Storage inside is also lacking. A small storage bin between the seats will hold a few CDs or other small objects. Nets on the seats are OK for storing a cell phone, but are not handy.

The Sky lists for about $3,000 more than the Solstice, but comes with more standard equipment including projector headlights, keyless entry, power windows and locks, cruise control, a driver information center and the OnStar system.

Our test car came with a few inexpensive options such as the premium package for $750, upgraded audio system for $590 and XM Satellite radio for $325. The premium package includes leather-trimmed seats and leather wrapped steering wheel and steering wheel audio controls. The bottom line including destination charge was $25,355.

We’ve heard the Sky is bringing over sticker price in some areas. If you urgently need a set of wheels to attract attention, then it might be worth making a deal even at an elevated price. Remember this is a chick magnet no matter if they’re looking or driving. In this case the Sky’s the limit.

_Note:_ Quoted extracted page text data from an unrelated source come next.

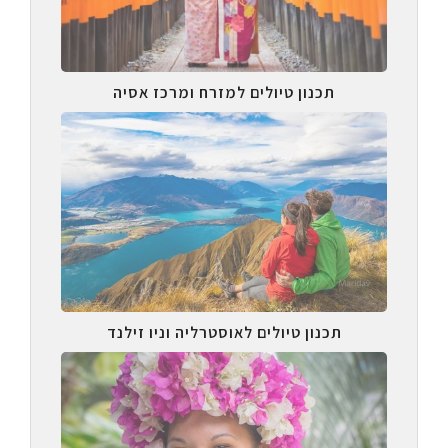
תכנון טיולים למזרח ומרכז אסיה
תכנון טיולים לאוסטרליה וניו זילנד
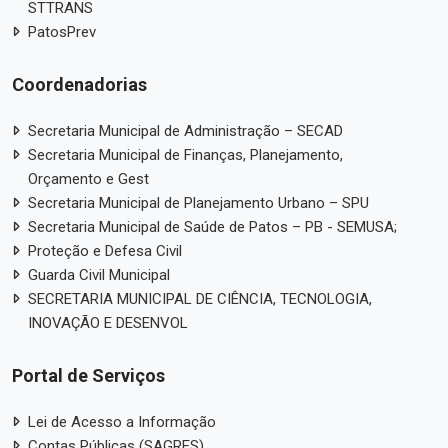
STTRANS
PatosPrev
Coordenadorias
Secretaria Municipal de Administração – SECAD
Secretaria Municipal de Finanças, Planejamento,
Orçamento e Gest
Secretaria Municipal de Planejamento Urbano – SPU
Secretaria Municipal de Saúde de Patos – PB - SEMUSA;
Proteção e Defesa Civil
Guarda Civil Municipal
SECRETARIA MUNICIPAL DE CIÊNCIA, TECNOLOGIA,
INOVAÇÃO E DESENVOL
Portal de Serviços
Lei de Acesso a Informação
Contas Públicas (SAGRES)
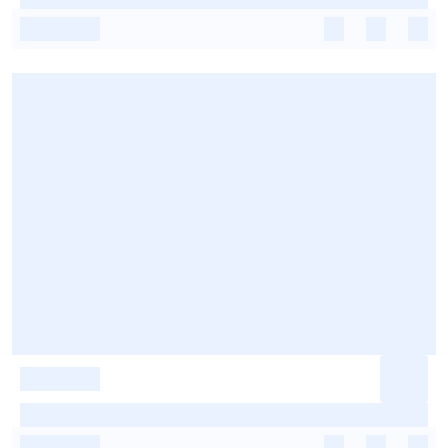
-
-
-
-
-
-
-
-
-
-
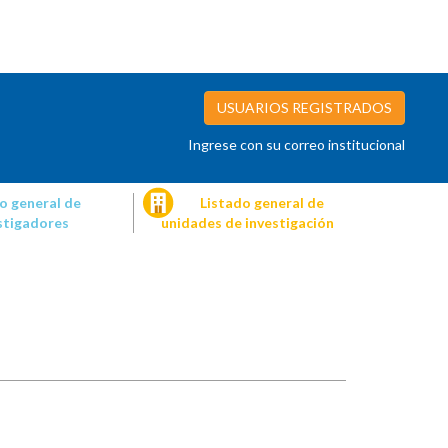
USUARIOS REGISTRADOS
Ingrese con su correo institucional
o general de
Listado general de
stigadores
unidades de investigación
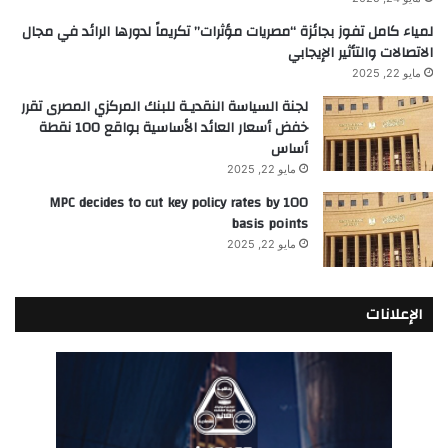
لمياء كامل تفوز بجائزة “مصريات مؤثرات” تكريماً لدورها الرائد في مجال
الاتصالات والتأثير الإيجابي
مايو 22, 2025
لجنة السياسة النقديـة للبنك المركزي المصرى تقرر
خفض أسعار العائد الأساسية بواقع 100 نقطة
أساس
مايو 22, 2025
MPC decides to cut key policy rates by 100
basis points
مايو 22, 2025
الإعلانات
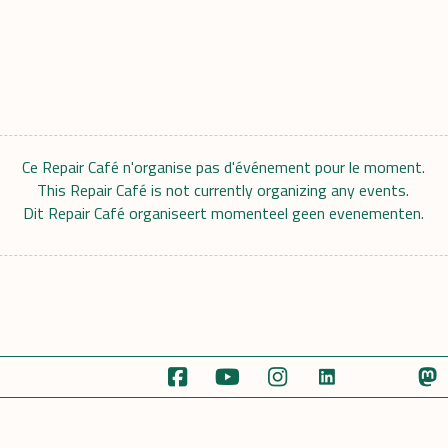
Ce Repair Café n'organise pas d'événement pour le moment.
This Repair Café is not currently organizing any events.
Dit Repair Café organiseert momenteel geen evenementen.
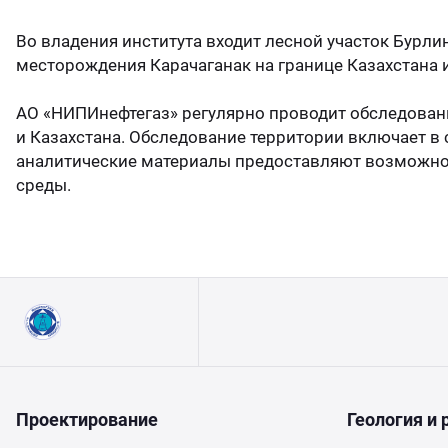
партамент бурения
цензии и аттестаты
7 (7122) 933 039
Во владения института входит лесной участок Бурл
месторождения Карачаганак на границе Казахстана 
партамент охраны недр
идетельства и сертификаты
 (499) 649 02 08
АО «НИПИнефтегаз» регулярно проводит обследовани
партамент оценки инвестиций
тенты
и Казахстана. Обследование территории включает в 
75 (17) 227 05 04
аналитические материалы предоставляют возможнос
среды.
ИЛЦ
учные труды
кансии
Проектирование
Геология и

Base price: $23,690; as driven: $25,355

Annual cost to insure: $1,675

Engine: 2.4-liter, four-cylinder

Horsepower: 177 @ 6,600 rpm

Torque: 166 pound-feet @4,800 rpm

Transmission: 5-speed manual

Drive: rear wheel

Seating: 2

Turning circle: 36 feet

Trunk space: 3.8 cubic feet

Wheelbase: 109.3 inches

Length: 191.1 inches

Curb weight: 2,940 pounds

EPA mileage: 28 mpg highway, 20 city

0-60 mph: 7.3 seconds (Motor Trend)

Also consider: Mazda MX-5, Pontiac Solstice

The Good:

• One of the best looking cars sold in America
• Holds the road like it has glue on the tires • Affordable base price

The Bad:

• Interior may have been designed by a team of monkeys. Reaching the drink holder and the window switches is nearly impossible for the dexterity-challenged.
• Putting the top down can be a messy business.

The Ugly:

• Popularity in short supply drives price.